Document layout detection data

* * * * * * * * *

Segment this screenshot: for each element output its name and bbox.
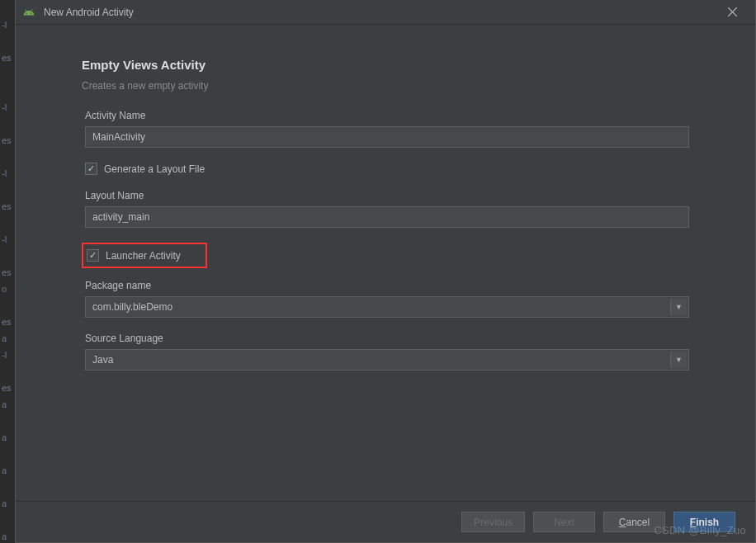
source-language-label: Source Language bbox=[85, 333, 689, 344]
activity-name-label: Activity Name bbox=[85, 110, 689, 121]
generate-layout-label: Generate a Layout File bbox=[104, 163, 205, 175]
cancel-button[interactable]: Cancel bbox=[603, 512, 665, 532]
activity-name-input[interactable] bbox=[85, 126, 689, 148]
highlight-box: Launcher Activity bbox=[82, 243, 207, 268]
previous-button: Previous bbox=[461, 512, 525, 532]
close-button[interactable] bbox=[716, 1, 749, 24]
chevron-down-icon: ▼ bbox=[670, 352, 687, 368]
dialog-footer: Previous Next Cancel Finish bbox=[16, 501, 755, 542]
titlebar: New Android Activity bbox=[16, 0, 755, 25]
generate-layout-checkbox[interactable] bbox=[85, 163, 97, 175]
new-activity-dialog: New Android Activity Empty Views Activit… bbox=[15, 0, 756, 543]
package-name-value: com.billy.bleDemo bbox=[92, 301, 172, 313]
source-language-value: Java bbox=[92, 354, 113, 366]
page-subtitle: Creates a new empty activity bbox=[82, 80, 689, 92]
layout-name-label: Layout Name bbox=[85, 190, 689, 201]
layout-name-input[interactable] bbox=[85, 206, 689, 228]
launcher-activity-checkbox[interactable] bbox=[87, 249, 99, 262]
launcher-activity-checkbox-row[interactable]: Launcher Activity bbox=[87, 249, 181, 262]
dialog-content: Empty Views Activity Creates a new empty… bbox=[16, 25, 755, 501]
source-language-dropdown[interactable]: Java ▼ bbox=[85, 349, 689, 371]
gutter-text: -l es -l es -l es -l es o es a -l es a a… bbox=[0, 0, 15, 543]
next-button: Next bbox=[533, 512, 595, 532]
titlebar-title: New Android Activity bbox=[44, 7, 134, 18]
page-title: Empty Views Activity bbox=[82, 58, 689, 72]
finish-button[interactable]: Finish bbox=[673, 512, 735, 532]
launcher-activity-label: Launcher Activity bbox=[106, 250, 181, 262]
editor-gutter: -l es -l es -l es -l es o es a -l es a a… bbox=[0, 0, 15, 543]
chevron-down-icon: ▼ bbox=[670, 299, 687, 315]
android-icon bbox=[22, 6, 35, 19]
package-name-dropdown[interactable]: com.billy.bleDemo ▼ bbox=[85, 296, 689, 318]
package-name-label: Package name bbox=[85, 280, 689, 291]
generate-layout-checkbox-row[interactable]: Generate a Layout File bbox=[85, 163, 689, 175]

* * * * * * * * *

> [Task prompt]: The response consists of the data above printed line for line, with no pictures.

> [Answer for this exercise]:
Segment this screenshot: for each element output its name and bbox.
source-language-label: Source Language bbox=[85, 333, 689, 344]
activity-name-label: Activity Name bbox=[85, 110, 689, 121]
generate-layout-label: Generate a Layout File bbox=[104, 163, 205, 175]
cancel-button[interactable]: Cancel bbox=[603, 512, 665, 532]
activity-name-input[interactable] bbox=[85, 126, 689, 148]
highlight-box: Launcher Activity bbox=[82, 243, 207, 268]
previous-button: Previous bbox=[461, 512, 525, 532]
close-button[interactable] bbox=[716, 1, 749, 24]
chevron-down-icon: ▼ bbox=[670, 352, 687, 368]
dialog-footer: Previous Next Cancel Finish bbox=[16, 501, 755, 542]
titlebar: New Android Activity bbox=[16, 0, 755, 25]
generate-layout-checkbox[interactable] bbox=[85, 163, 97, 175]
new-activity-dialog: New Android Activity Empty Views Activit… bbox=[15, 0, 756, 543]
package-name-value: com.billy.bleDemo bbox=[92, 301, 172, 313]
source-language-value: Java bbox=[92, 354, 113, 366]
page-subtitle: Creates a new empty activity bbox=[82, 80, 689, 92]
layout-name-label: Layout Name bbox=[85, 190, 689, 201]
layout-name-input[interactable] bbox=[85, 206, 689, 228]
launcher-activity-checkbox[interactable] bbox=[87, 249, 99, 262]
launcher-activity-checkbox-row[interactable]: Launcher Activity bbox=[87, 249, 181, 262]
dialog-content: Empty Views Activity Creates a new empty… bbox=[16, 25, 755, 501]
source-language-dropdown[interactable]: Java ▼ bbox=[85, 349, 689, 371]
gutter-text: -l es -l es -l es -l es o es a -l es a a… bbox=[0, 0, 15, 543]
next-button: Next bbox=[533, 512, 595, 532]
titlebar-title: New Android Activity bbox=[44, 7, 134, 18]
page-title: Empty Views Activity bbox=[82, 58, 689, 72]
finish-button[interactable]: Finish bbox=[673, 512, 735, 532]
launcher-activity-label: Launcher Activity bbox=[106, 250, 181, 262]
editor-gutter: -l es -l es -l es -l es o es a -l es a a… bbox=[0, 0, 15, 543]
chevron-down-icon: ▼ bbox=[670, 299, 687, 315]
android-icon bbox=[22, 6, 35, 19]
package-name-dropdown[interactable]: com.billy.bleDemo ▼ bbox=[85, 296, 689, 318]
package-name-label: Package name bbox=[85, 280, 689, 291]
generate-layout-checkbox-row[interactable]: Generate a Layout File bbox=[85, 163, 689, 175]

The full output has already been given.